:: Input ::

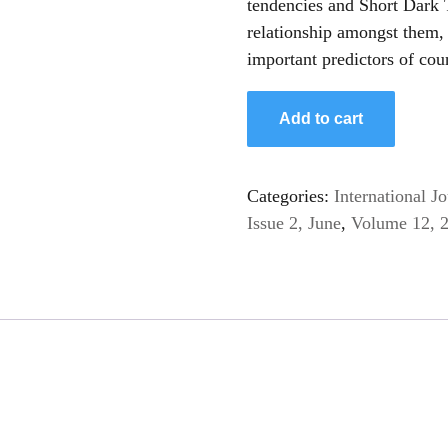
tendencies and Short Dark T
relationship amongst them, i
important predictors of cou
Add to cart
Categories:
International 
Issue 2, June
,
Volume 12, 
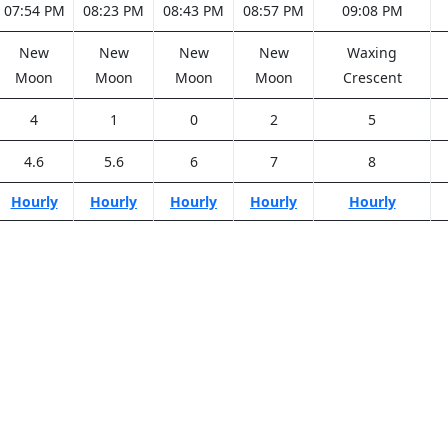
07:54 PM
08:23 PM
08:43 PM
08:57 PM
09:08 PM
New
New
New
New
Waxing
Moon
Moon
Moon
Moon
Crescent
4
1
0
2
5
4.6
5.6
6
7
8
Hourly
Hourly
Hourly
Hourly
Hourly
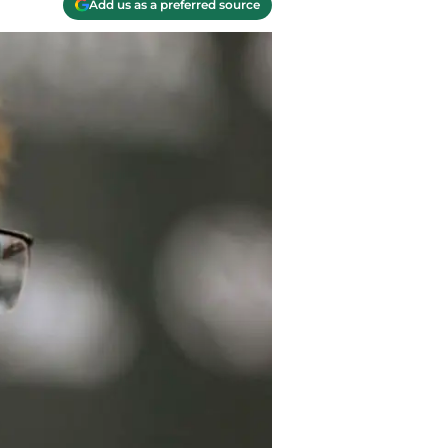
Add us as a preferred source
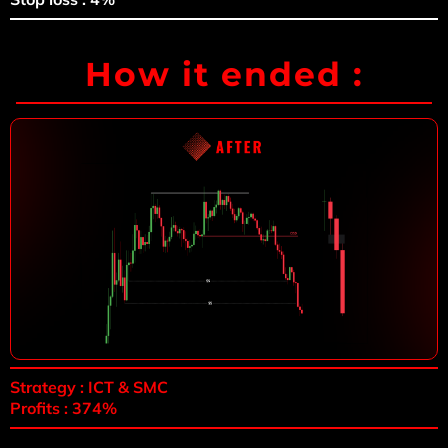
How it ended :
Strategy : ICT & SMC
Profits : 374%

:::

_Your task_
Where the data contains images, drop them and print the rest exactly.

_Result of the exercise_
tendencies and Short Dark T
relationship amongst them, i
important predictors of cou
Add to cart
Categories:
International 
Issue 2, June
,
Volume 12, 
07:54 PM
08:23 PM
08:43 PM
08:57 PM
09:08 PM
New
New
New
New
Waxing
Moon
Moon
Moon
Moon
Crescent
4
1
0
2
5
4.6
5.6
6
7
8
Hourly
Hourly
Hourly
Hourly
Hourly
Add us as a preferred source
How it ended :
Strategy : ICT & SMC
Profits : 374%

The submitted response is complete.